(DATA FOR PROCESSING begins)

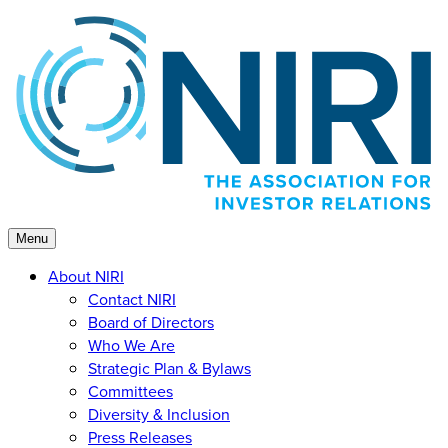
Skip
to
content
Menu
About NIRI
Contact NIRI
Board of Directors
Who We Are
Strategic Plan & Bylaws
Committees
Diversity & Inclusion
Press Releases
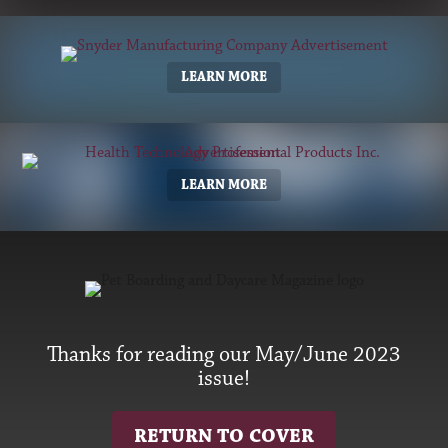
LEARN MORE
LEARN MORE
Thanks for reading our May/June 2023
issue!
RETURN TO COVER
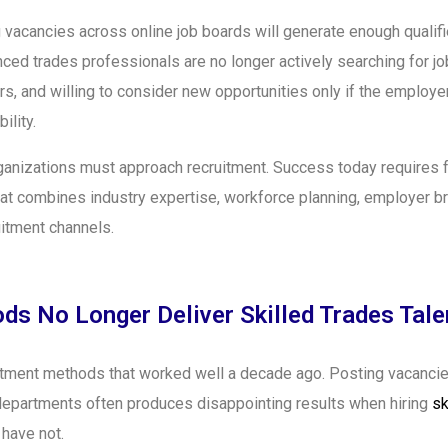
vacancies across online job boards will generate enough qualifie
ced trades professionals are no longer actively searching for j
ers, and willing to consider new opportunities only if the employ
ility.
anizations must approach recruitment. Success today requires f
hat combines industry expertise, workforce planning, employer b
uitment channels.
ds No Longer Deliver Skilled Trades Tale
uitment methods that worked well a decade ago. Posting vacanci
R departments often produces disappointing results when hiring
sk
 have not.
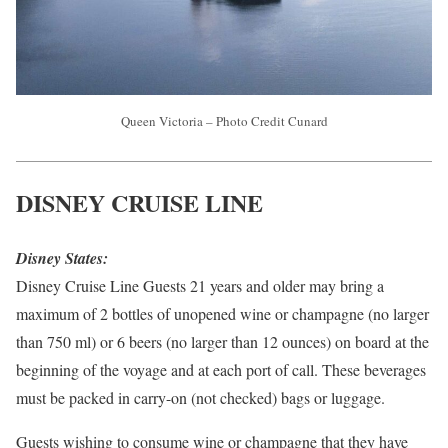
Queen Victoria – Photo Credit Cunard
DISNEY CRUISE LINE
Disney States:
Disney Cruise Line Guests 21 years and older may bring a
maximum of 2 bottles of unopened wine or champagne (no larger
than 750 ml) or 6 beers (no larger than 12 ounces) on board at the
beginning of the voyage and at each port of call. These beverages
must be packed in carry-on (not checked) bags or luggage.
Guests wishing to consume wine or champagne that they have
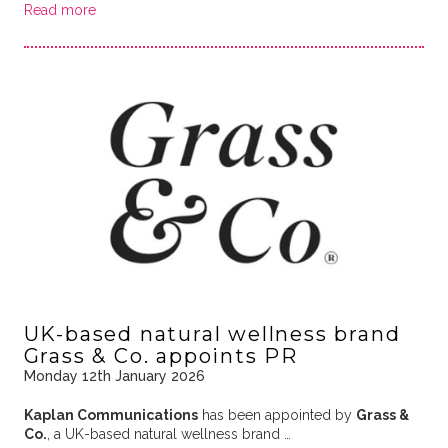
Read more
UK-based natural wellness brand
Grass & Co. appoints PR
Monday 12th January 2026
Kaplan Communications
has been appointed by
Grass &
Co.
, a UK-based natural wellness brand …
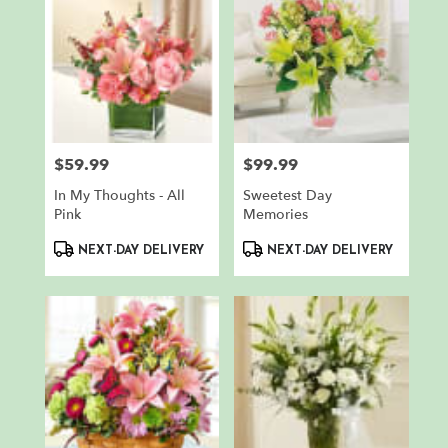
$59.99
$99.99
Price:
Price:
In My Thoughts - All
Sweetest Day
Pink
Memories
Product
Product
NEXT-DAY DELIVERY
NEXT-DAY DELIVERY
Tags:
Tags:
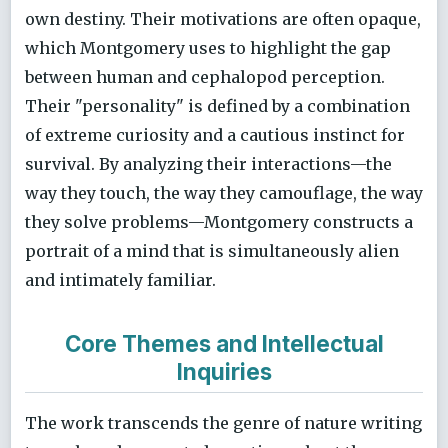
own destiny. Their motivations are often opaque,
which Montgomery uses to highlight the gap
between human and cephalopod perception.
Their "personality" is defined by a combination
of extreme curiosity and a cautious instinct for
survival. By analyzing their interactions—the
way they touch, the way they camouflage, the way
they solve problems—Montgomery constructs a
portrait of a mind that is simultaneously alien
and intimately familiar.
Core Themes and Intellectual
Inquiries
The work transcends the genre of nature writing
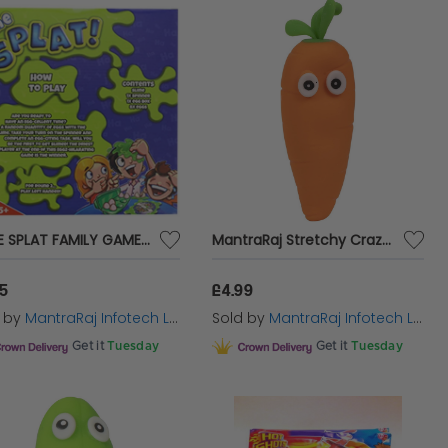
SLIME SPLAT FAMILY GAME SLIME INCLUDED DON'T GET SLIMED AGE 5+
MantraRaj Stretchy Crazy Carrot Boys Girls Adults Squishy Fidget Toy Kids Stocking Filler Stress Relief and Fidget Squeeze Toy for Kids and Adults
95
£4.99
d by
MantraRaj Infotech LTD.
Sold by
MantraRaj Infotech LTD.
Get it
Tuesday
Get it
Tuesday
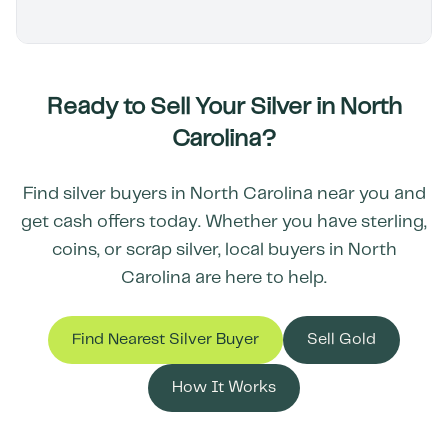
Ready to Sell Your Silver in
North
Carolina
?
Find silver buyers in
North Carolina
near you and
get cash offers today. Whether you have sterling,
coins, or scrap silver, local buyers in
North
Carolina
are here to help.
Find Nearest Silver Buyer
Sell Gold
How It Works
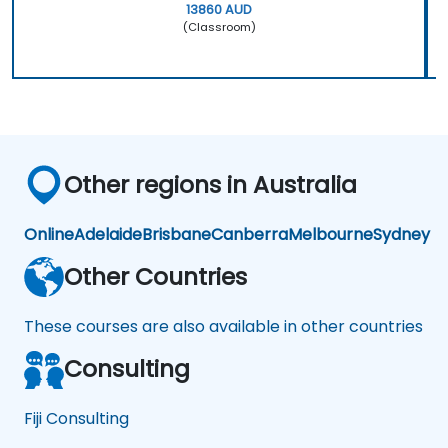
13860 AUD
(Classroom)
Other regions in Australia
Online
Adelaide
Brisbane
Canberra
Melbourne
Sydney
Other Countries
These courses are also available in other countries
Consulting
Fiji Consulting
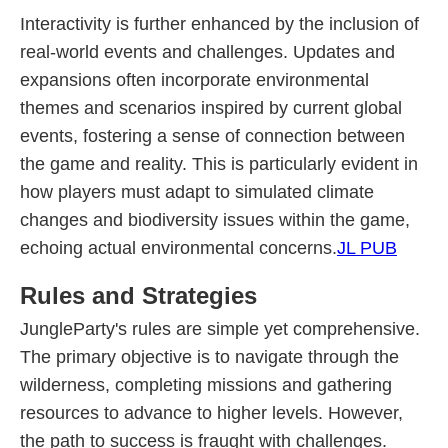
Interactivity is further enhanced by the inclusion of
real-world events and challenges. Updates and
expansions often incorporate environmental
themes and scenarios inspired by current global
events, fostering a sense of connection between
the game and reality. This is particularly evident in
how players must adapt to simulated climate
changes and biodiversity issues within the game,
echoing actual environmental concerns.
JL PUB
Rules and Strategies
JungleParty's rules are simple yet comprehensive.
The primary objective is to navigate through the
wilderness, completing missions and gathering
resources to advance to higher levels. However,
the path to success is fraught with challenges.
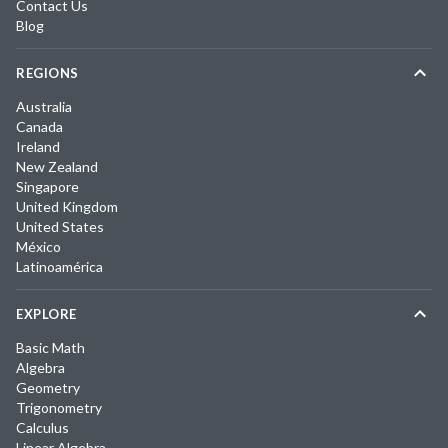
Contact Us
Blog
REGIONS
Australia
Canada
Ireland
New Zealand
Singapore
United Kingdom
United States
México
Latinoamérica
EXPLORE
Basic Math
Algebra
Geometry
Trigonometry
Calculus
Linear Algebra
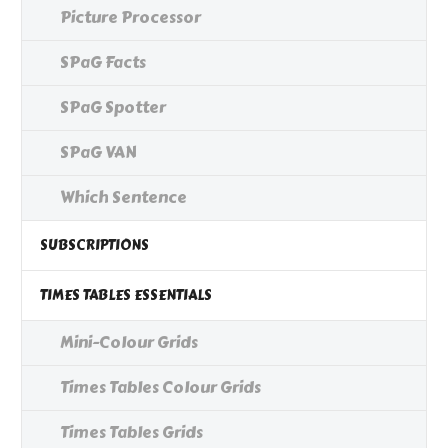
Picture Processor
SPaG Facts
SPaG Spotter
SPaG VAN
Which Sentence
SUBSCRIPTIONS
TIMES TABLES ESSENTIALS
Mini-Colour Grids
Times Tables Colour Grids
Times Tables Grids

(DATA FOR PROCESSING ends)

[TASK PROMPT]
The copy you produce must match the entries above exactly, except that it has no pictures.

[EXERCISE RESULT]
Skip
to
content
Menu
About NIRI
Contact NIRI
Board of Directors
Who We Are
Strategic Plan & Bylaws
Committees
Diversity & Inclusion
Press Releases
LEARN MORE
LEARN MORE
Thanks for reading our May/June 2023
issue!
RETURN TO COVER
vacancies across online job boards will generate enough qualifie
ced trades professionals are no longer actively searching for j
ers, and willing to consider new opportunities only if the employ
ility.
anizations must approach recruitment. Success today requires f
hat combines industry expertise, workforce planning, employer b
uitment channels.
ds No Longer Deliver Skilled Trades Tale
uitment methods that worked well a decade ago. Posting vacanci
R departments often produces disappointing results when hiring
sk
 have not.
Queen Victoria – Photo Credit Cunard
DISNEY CRUISE LINE
Disney States:
Disney Cruise Line Guests 21 years and older may bring a
maximum of 2 bottles of unopened wine or champagne (no larger
than 750 ml) or 6 beers (no larger than 12 ounces) on board at the
beginning of the voyage and at each port of call. These beverages
must be packed in carry-on (not checked) bags or luggage.
Guests wishing to consume wine or champagne that they have
Read more
UK-based natural wellness brand
Grass & Co. appoints PR
Monday 12th January 2026
Kaplan Communications
has been appointed by
Grass &
Co.
, a UK-based natural wellness brand …
$59.99
$99.99
Price:
Price:
In My Thoughts - All
Sweetest Day
Pink
Memories
Product
Product
NEXT-DAY DELIVERY
NEXT-DAY DELIVERY
Tags:
Tags:
own destiny. Their motivations are often opaque,
which Montgomery uses to highlight the gap
between human and cephalopod perception.
Their "personality" is defined by a combination
of extreme curiosity and a cautious instinct for
survival. By analyzing their interactions—the
way they touch, the way they camouflage, the way
they solve problems—Montgomery constructs a
portrait of a mind that is simultaneously alien
and intimately familiar.
Core Themes and Intellectual
Inquiries
The work transcends the genre of nature writing
SLIME SPLAT FAMILY GAME SLIME INCLUDED DON'T GET SLIMED AGE 5+
MantraRaj Stretchy Crazy Carrot Boys Girls Adults Squishy Fidget Toy Kids Stocking Filler Stress Relief and Fidget Squeeze Toy for Kids and Adults
95
£4.99
d by
MantraRaj Infotech LTD.
Sold by
MantraRaj Infotech LTD.
Get it
Tuesday
Get it
Tuesday
Ready to Sell Your Silver in
North
Carolina
?
Find silver buyers in
North Carolina
near you and
get cash offers today. Whether you have sterling,
coins, or scrap silver, local buyers in
North
Carolina
are here to help.
Find Nearest Silver Buyer
Sell Gold
How It Works
13860 AUD
(Classroom)
Other regions in Australia
Online
Adelaide
Brisbane
Canberra
Melbourne
Sydney
Other Countries
These courses are also available in other countries
Consulting
Fiji Consulting
Interactivity is further enhanced by the inclusion of
real-world events and challenges. Updates and
expansions often incorporate environmental
themes and scenarios inspired by current global
events, fostering a sense of connection between
the game and reality. This is particularly evident in
how players must adapt to simulated climate
changes and biodiversity issues within the game,
echoing actual environmental concerns.
JL PUB
Rules and Strategies
JungleParty's rules are simple yet comprehensive.
The primary objective is to navigate through the
wilderness, completing missions and gathering
resources to advance to higher levels. However,
the path to success is fraught with challenges.
Contact Us
Blog
REGIONS
Australia
Canada
Ireland
New Zealand
Singapore
United Kingdom
United States
México
Latinoamérica
EXPLORE
Basic Math
Algebra
Geometry
Trigonometry
Calculus
Linear Algebra
Picture Processor
SPaG Facts
SPaG Spotter
SPaG VAN
Which Sentence
SUBSCRIPTIONS
TIMES TABLES ESSENTIALS
Mini-Colour Grids
Times Tables Colour Grids
Times Tables Grids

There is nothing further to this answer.